The records START

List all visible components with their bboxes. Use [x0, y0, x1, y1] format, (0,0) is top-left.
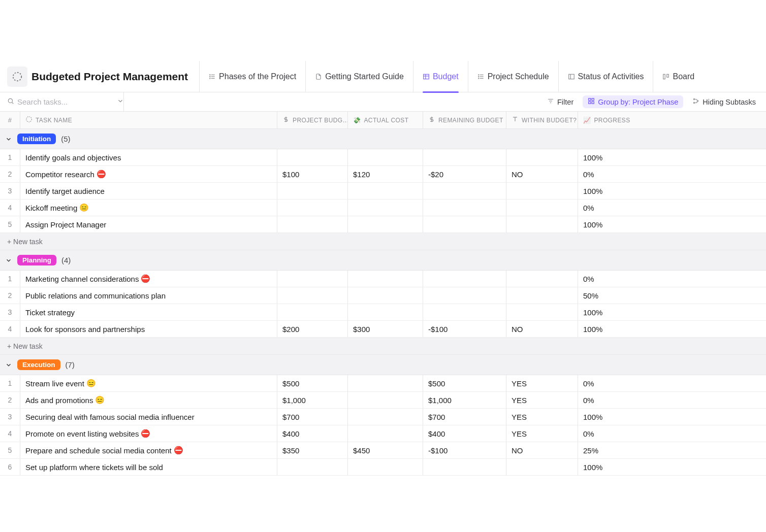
remaining-cell[interactable]: [423, 200, 506, 216]
task-name-cell[interactable]: Marketing channel considerations ⛔: [20, 271, 277, 287]
new-task-button[interactable]: + New task: [0, 338, 766, 355]
filter-button[interactable]: Filter: [542, 95, 579, 108]
remaining-cell[interactable]: [423, 304, 506, 320]
within-cell[interactable]: [506, 459, 578, 475]
task-name-cell[interactable]: Public relations and communications plan: [20, 287, 277, 304]
budget-cell[interactable]: [277, 216, 348, 232]
table-row[interactable]: 1 Identify goals and objectives 100%: [0, 149, 766, 166]
table-row[interactable]: 1 Marketing channel considerations ⛔ 0%: [0, 271, 766, 287]
actual-cell[interactable]: [348, 392, 423, 408]
progress-cell[interactable]: 100%: [578, 216, 652, 232]
task-name-cell[interactable]: Ads and promotions 😑: [20, 392, 277, 408]
column-header-within[interactable]: WITHIN BUDGET?: [506, 112, 578, 128]
table-row[interactable]: 4 Look for sponsors and partnerships $20…: [0, 321, 766, 338]
actual-cell[interactable]: [348, 216, 423, 232]
table-row[interactable]: 6 Set up platform where tickets will be …: [0, 459, 766, 476]
task-name-cell[interactable]: Set up platform where tickets will be so…: [20, 459, 277, 475]
budget-cell[interactable]: [277, 459, 348, 475]
task-name-cell[interactable]: Assign Project Manager: [20, 216, 277, 232]
group-by-button[interactable]: Group by: Project Phase: [583, 95, 683, 108]
column-header-num[interactable]: #: [0, 112, 20, 128]
actual-cell[interactable]: [348, 459, 423, 475]
within-cell[interactable]: [506, 216, 578, 232]
column-header-progress[interactable]: 📈 PROGRESS: [578, 112, 652, 128]
within-cell[interactable]: [506, 304, 578, 320]
actual-cell[interactable]: [348, 149, 423, 165]
budget-cell[interactable]: [277, 287, 348, 304]
progress-cell[interactable]: 0%: [578, 392, 652, 408]
within-cell[interactable]: NO: [506, 321, 578, 337]
group-header-execution[interactable]: Execution (7): [0, 355, 766, 375]
table-row[interactable]: 5 Assign Project Manager 100%: [0, 216, 766, 233]
tab-budget[interactable]: Budget: [413, 61, 468, 92]
budget-cell[interactable]: $700: [277, 409, 348, 425]
table-row[interactable]: 3 Identify target audience 100%: [0, 183, 766, 200]
table-row[interactable]: 4 Promote on event listing websites ⛔ $4…: [0, 425, 766, 442]
remaining-cell[interactable]: $400: [423, 425, 506, 442]
tab-project-schedule[interactable]: Project Schedule: [468, 61, 558, 92]
remaining-cell[interactable]: -$20: [423, 166, 506, 182]
budget-cell[interactable]: $1,000: [277, 392, 348, 408]
progress-cell[interactable]: 0%: [578, 200, 652, 216]
actual-cell[interactable]: [348, 271, 423, 287]
within-cell[interactable]: [506, 287, 578, 304]
column-header-actual[interactable]: 💸 ACTUAL COST: [348, 112, 423, 128]
tab-phases-of-the-project[interactable]: Phases of the Project: [199, 61, 305, 92]
task-name-cell[interactable]: Securing deal with famous social media i…: [20, 409, 277, 425]
budget-cell[interactable]: $500: [277, 375, 348, 391]
within-cell[interactable]: [506, 149, 578, 165]
column-header-name[interactable]: TASK NAME: [20, 112, 277, 128]
budget-cell[interactable]: [277, 304, 348, 320]
progress-cell[interactable]: 100%: [578, 321, 652, 337]
remaining-cell[interactable]: $1,000: [423, 392, 506, 408]
chevron-down-icon[interactable]: [5, 361, 12, 369]
task-name-cell[interactable]: Kickoff meeting 😑: [20, 200, 277, 216]
task-name-cell[interactable]: Competitor research ⛔: [20, 166, 277, 182]
remaining-cell[interactable]: [423, 287, 506, 304]
hiding-subtasks-button[interactable]: Hiding Subtasks: [687, 95, 761, 108]
remaining-cell[interactable]: -$100: [423, 321, 506, 337]
actual-cell[interactable]: [348, 287, 423, 304]
budget-cell[interactable]: [277, 271, 348, 287]
remaining-cell[interactable]: $500: [423, 375, 506, 391]
new-task-button[interactable]: + New task: [0, 233, 766, 250]
within-cell[interactable]: NO: [506, 166, 578, 182]
within-cell[interactable]: [506, 183, 578, 199]
task-name-cell[interactable]: Ticket strategy: [20, 304, 277, 320]
task-name-cell[interactable]: Identify goals and objectives: [20, 149, 277, 165]
within-cell[interactable]: YES: [506, 392, 578, 408]
remaining-cell[interactable]: $700: [423, 409, 506, 425]
column-header-remaining[interactable]: REMAINING BUDGET: [423, 112, 506, 128]
within-cell[interactable]: [506, 200, 578, 216]
actual-cell[interactable]: $120: [348, 166, 423, 182]
budget-cell[interactable]: $100: [277, 166, 348, 182]
table-row[interactable]: 4 Kickoff meeting 😑 0%: [0, 200, 766, 216]
table-row[interactable]: 2 Ads and promotions 😑 $1,000 $1,000 YES…: [0, 392, 766, 409]
task-name-cell[interactable]: Promote on event listing websites ⛔: [20, 425, 277, 442]
remaining-cell[interactable]: [423, 459, 506, 475]
task-name-cell[interactable]: Identify target audience: [20, 183, 277, 199]
progress-cell[interactable]: 100%: [578, 183, 652, 199]
progress-cell[interactable]: 0%: [578, 271, 652, 287]
progress-cell[interactable]: 0%: [578, 425, 652, 442]
actual-cell[interactable]: [348, 304, 423, 320]
table-row[interactable]: 3 Securing deal with famous social media…: [0, 409, 766, 425]
progress-cell[interactable]: 100%: [578, 459, 652, 475]
tab-status-of-activities[interactable]: Status of Activities: [558, 61, 653, 92]
progress-cell[interactable]: 50%: [578, 287, 652, 304]
group-header-initiation[interactable]: Initiation (5): [0, 129, 766, 149]
budget-cell[interactable]: $400: [277, 425, 348, 442]
actual-cell[interactable]: [348, 375, 423, 391]
group-header-planning[interactable]: Planning (4): [0, 250, 766, 271]
actual-cell[interactable]: $450: [348, 442, 423, 458]
search-input[interactable]: [17, 97, 114, 106]
remaining-cell[interactable]: [423, 216, 506, 232]
chevron-down-icon[interactable]: [5, 136, 12, 143]
progress-cell[interactable]: 100%: [578, 149, 652, 165]
within-cell[interactable]: NO: [506, 442, 578, 458]
actual-cell[interactable]: [348, 183, 423, 199]
tab-getting-started-guide[interactable]: Getting Started Guide: [305, 61, 413, 92]
budget-cell[interactable]: [277, 200, 348, 216]
budget-cell[interactable]: $200: [277, 321, 348, 337]
remaining-cell[interactable]: -$100: [423, 442, 506, 458]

The records END

Every record above must be copied exactly, and no picture may appear in the copy.

List all visible components with their bboxes. Use [x0, y0, x1, y1] format, (0,0) is top-left.
remaining-cell[interactable]: [423, 200, 506, 216]
task-name-cell[interactable]: Marketing channel considerations ⛔: [20, 271, 277, 287]
new-task-button[interactable]: + New task: [0, 338, 766, 355]
filter-button[interactable]: Filter: [542, 95, 579, 108]
remaining-cell[interactable]: [423, 304, 506, 320]
within-cell[interactable]: [506, 459, 578, 475]
task-name-cell[interactable]: Public relations and communications plan: [20, 287, 277, 304]
budget-cell[interactable]: [277, 216, 348, 232]
table-row[interactable]: 1 Identify goals and objectives 100%: [0, 149, 766, 166]
table-row[interactable]: 1 Marketing channel considerations ⛔ 0%: [0, 271, 766, 287]
actual-cell[interactable]: [348, 392, 423, 408]
progress-cell[interactable]: 100%: [578, 216, 652, 232]
task-name-cell[interactable]: Ads and promotions 😑: [20, 392, 277, 408]
column-header-within[interactable]: WITHIN BUDGET?: [506, 112, 578, 128]
table-row[interactable]: 4 Look for sponsors and partnerships $20…: [0, 321, 766, 338]
actual-cell[interactable]: [348, 216, 423, 232]
table-row[interactable]: 6 Set up platform where tickets will be …: [0, 459, 766, 476]
task-name-cell[interactable]: Set up platform where tickets will be so…: [20, 459, 277, 475]
budget-cell[interactable]: [277, 459, 348, 475]
task-name-cell[interactable]: Assign Project Manager: [20, 216, 277, 232]
group-by-button[interactable]: Group by: Project Phase: [583, 95, 683, 108]
column-header-num[interactable]: #: [0, 112, 20, 128]
actual-cell[interactable]: [348, 459, 423, 475]
within-cell[interactable]: [506, 216, 578, 232]
column-header-progress[interactable]: 📈 PROGRESS: [578, 112, 652, 128]
within-cell[interactable]: [506, 304, 578, 320]
actual-cell[interactable]: [348, 149, 423, 165]
budget-cell[interactable]: [277, 287, 348, 304]
progress-cell[interactable]: 0%: [578, 392, 652, 408]
within-cell[interactable]: NO: [506, 321, 578, 337]
group-header-execution[interactable]: Execution (7): [0, 355, 766, 375]
table-row[interactable]: 5 Assign Project Manager 100%: [0, 216, 766, 233]
tab-budget[interactable]: Budget: [413, 61, 468, 92]
budget-cell[interactable]: $700: [277, 409, 348, 425]
table-row[interactable]: 3 Identify target audience 100%: [0, 183, 766, 200]
table-row[interactable]: 4 Promote on event listing websites ⛔ $4…: [0, 425, 766, 442]
remaining-cell[interactable]: $400: [423, 425, 506, 442]
tab-project-schedule[interactable]: Project Schedule: [468, 61, 558, 92]
remaining-cell[interactable]: -$20: [423, 166, 506, 182]
budget-cell[interactable]: $1,000: [277, 392, 348, 408]
progress-cell[interactable]: 0%: [578, 200, 652, 216]
actual-cell[interactable]: [348, 271, 423, 287]
within-cell[interactable]: [506, 287, 578, 304]
column-header-actual[interactable]: 💸 ACTUAL COST: [348, 112, 423, 128]
tab-phases-of-the-project[interactable]: Phases of the Project: [199, 61, 305, 92]
task-name-cell[interactable]: Securing deal with famous social media i…: [20, 409, 277, 425]
budget-cell[interactable]: $500: [277, 375, 348, 391]
within-cell[interactable]: [506, 149, 578, 165]
column-header-name[interactable]: TASK NAME: [20, 112, 277, 128]
budget-cell[interactable]: [277, 304, 348, 320]
progress-cell[interactable]: 100%: [578, 321, 652, 337]
remaining-cell[interactable]: $1,000: [423, 392, 506, 408]
chevron-down-icon[interactable]: [5, 361, 12, 369]
task-name-cell[interactable]: Kickoff meeting 😑: [20, 200, 277, 216]
task-name-cell[interactable]: Competitor research ⛔: [20, 166, 277, 182]
remaining-cell[interactable]: [423, 287, 506, 304]
hiding-subtasks-button[interactable]: Hiding Subtasks: [687, 95, 761, 108]
remaining-cell[interactable]: -$100: [423, 321, 506, 337]
actual-cell[interactable]: [348, 287, 423, 304]
budget-cell[interactable]: [277, 271, 348, 287]
remaining-cell[interactable]: $500: [423, 375, 506, 391]
new-task-button[interactable]: + New task: [0, 233, 766, 250]
within-cell[interactable]: NO: [506, 166, 578, 182]
within-cell[interactable]: [506, 183, 578, 199]
task-name-cell[interactable]: Ticket strategy: [20, 304, 277, 320]
task-name-cell[interactable]: Identify goals and objectives: [20, 149, 277, 165]
within-cell[interactable]: YES: [506, 392, 578, 408]
remaining-cell[interactable]: $700: [423, 409, 506, 425]
column-header-remaining[interactable]: REMAINING BUDGET: [423, 112, 506, 128]
within-cell[interactable]: [506, 200, 578, 216]
actual-cell[interactable]: $120: [348, 166, 423, 182]
budget-cell[interactable]: $100: [277, 166, 348, 182]
table-row[interactable]: 4 Kickoff meeting 😑 0%: [0, 200, 766, 216]
table-row[interactable]: 2 Ads and promotions 😑 $1,000 $1,000 YES…: [0, 392, 766, 409]
task-name-cell[interactable]: Promote on event listing websites ⛔: [20, 425, 277, 442]
remaining-cell[interactable]: [423, 459, 506, 475]
task-name-cell[interactable]: Identify target audience: [20, 183, 277, 199]
progress-cell[interactable]: 100%: [578, 183, 652, 199]
progress-cell[interactable]: 0%: [578, 271, 652, 287]
progress-cell[interactable]: 0%: [578, 425, 652, 442]
actual-cell[interactable]: [348, 304, 423, 320]
table-row[interactable]: 3 Securing deal with famous social media…: [0, 409, 766, 425]
progress-cell[interactable]: 100%: [578, 459, 652, 475]
tab-status-of-activities[interactable]: Status of Activities: [558, 61, 653, 92]
progress-cell[interactable]: 50%: [578, 287, 652, 304]
group-header-initiation[interactable]: Initiation (5): [0, 129, 766, 149]
budget-cell[interactable]: $400: [277, 425, 348, 442]
actual-cell[interactable]: [348, 375, 423, 391]
group-header-planning[interactable]: Planning (4): [0, 250, 766, 271]
actual-cell[interactable]: $450: [348, 442, 423, 458]
search-input[interactable]: [17, 97, 114, 106]
remaining-cell[interactable]: [423, 216, 506, 232]
chevron-down-icon[interactable]: [5, 136, 12, 143]
progress-cell[interactable]: 100%: [578, 149, 652, 165]
within-cell[interactable]: NO: [506, 442, 578, 458]
actual-cell[interactable]: [348, 183, 423, 199]
tab-getting-started-guide[interactable]: Getting Started Guide: [305, 61, 413, 92]
budget-cell[interactable]: [277, 200, 348, 216]
budget-cell[interactable]: $200: [277, 321, 348, 337]
remaining-cell[interactable]: -$100: [423, 442, 506, 458]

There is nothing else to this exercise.